======== Dataset records ========
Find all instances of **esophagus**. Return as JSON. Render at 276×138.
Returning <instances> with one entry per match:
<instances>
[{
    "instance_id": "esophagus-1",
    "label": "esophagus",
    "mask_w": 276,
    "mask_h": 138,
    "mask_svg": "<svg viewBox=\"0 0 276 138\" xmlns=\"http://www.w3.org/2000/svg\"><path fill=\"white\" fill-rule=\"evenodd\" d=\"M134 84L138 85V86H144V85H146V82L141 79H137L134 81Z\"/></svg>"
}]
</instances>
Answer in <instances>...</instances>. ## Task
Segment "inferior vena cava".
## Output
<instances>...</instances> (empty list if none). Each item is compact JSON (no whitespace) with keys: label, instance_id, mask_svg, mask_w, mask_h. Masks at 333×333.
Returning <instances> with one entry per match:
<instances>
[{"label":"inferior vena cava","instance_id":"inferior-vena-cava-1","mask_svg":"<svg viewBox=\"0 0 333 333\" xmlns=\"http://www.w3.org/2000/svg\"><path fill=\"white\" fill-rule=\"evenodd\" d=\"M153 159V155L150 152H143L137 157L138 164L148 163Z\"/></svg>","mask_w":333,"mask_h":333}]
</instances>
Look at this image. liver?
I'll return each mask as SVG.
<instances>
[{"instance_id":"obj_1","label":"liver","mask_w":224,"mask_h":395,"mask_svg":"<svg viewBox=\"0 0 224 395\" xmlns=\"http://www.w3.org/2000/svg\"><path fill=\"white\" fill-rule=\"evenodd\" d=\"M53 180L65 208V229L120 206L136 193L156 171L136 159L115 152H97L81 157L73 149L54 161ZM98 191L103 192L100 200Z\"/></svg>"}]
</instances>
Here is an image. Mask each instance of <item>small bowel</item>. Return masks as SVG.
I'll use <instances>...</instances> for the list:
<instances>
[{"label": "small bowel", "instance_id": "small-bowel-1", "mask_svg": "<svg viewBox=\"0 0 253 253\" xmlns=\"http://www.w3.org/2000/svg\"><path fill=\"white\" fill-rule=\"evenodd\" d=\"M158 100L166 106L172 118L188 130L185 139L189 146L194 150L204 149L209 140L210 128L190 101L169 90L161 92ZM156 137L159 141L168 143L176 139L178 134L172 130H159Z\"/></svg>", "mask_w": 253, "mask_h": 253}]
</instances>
========
Working from the listing above, give it again word for word.

- _Your solution_:
Find all instances of **esophagus**. Return as JSON. Render at 276×138.
Returning <instances> with one entry per match:
<instances>
[{
    "instance_id": "esophagus-1",
    "label": "esophagus",
    "mask_w": 276,
    "mask_h": 138,
    "mask_svg": "<svg viewBox=\"0 0 276 138\" xmlns=\"http://www.w3.org/2000/svg\"><path fill=\"white\" fill-rule=\"evenodd\" d=\"M134 84L138 85V86H144V85H146V82L141 79H137L134 81Z\"/></svg>"
}]
</instances>
Answer in <instances>...</instances>. ## Task
Segment "inferior vena cava".
## Output
<instances>...</instances> (empty list if none). Each item is compact JSON (no whitespace) with keys: label, instance_id, mask_svg, mask_w, mask_h. Masks at 333×333.
Returning <instances> with one entry per match:
<instances>
[{"label":"inferior vena cava","instance_id":"inferior-vena-cava-1","mask_svg":"<svg viewBox=\"0 0 333 333\" xmlns=\"http://www.w3.org/2000/svg\"><path fill=\"white\" fill-rule=\"evenodd\" d=\"M153 159V155L150 152H143L137 157L138 164L148 163Z\"/></svg>","mask_w":333,"mask_h":333}]
</instances>
Look at this image. liver?
I'll return each mask as SVG.
<instances>
[{"instance_id":"obj_1","label":"liver","mask_w":224,"mask_h":395,"mask_svg":"<svg viewBox=\"0 0 224 395\" xmlns=\"http://www.w3.org/2000/svg\"><path fill=\"white\" fill-rule=\"evenodd\" d=\"M53 180L65 208V229L120 206L136 193L156 171L136 159L115 152H97L81 157L73 149L54 161ZM98 191L103 192L100 200Z\"/></svg>"}]
</instances>
Here is an image. Mask each instance of <item>small bowel</item>. Return masks as SVG.
I'll use <instances>...</instances> for the list:
<instances>
[{"label": "small bowel", "instance_id": "small-bowel-1", "mask_svg": "<svg viewBox=\"0 0 253 253\" xmlns=\"http://www.w3.org/2000/svg\"><path fill=\"white\" fill-rule=\"evenodd\" d=\"M158 100L166 106L172 118L188 130L185 139L189 146L194 150L204 149L209 140L210 128L190 101L169 90L161 92ZM156 137L159 141L168 143L176 139L178 134L172 130H159Z\"/></svg>", "mask_w": 253, "mask_h": 253}]
</instances>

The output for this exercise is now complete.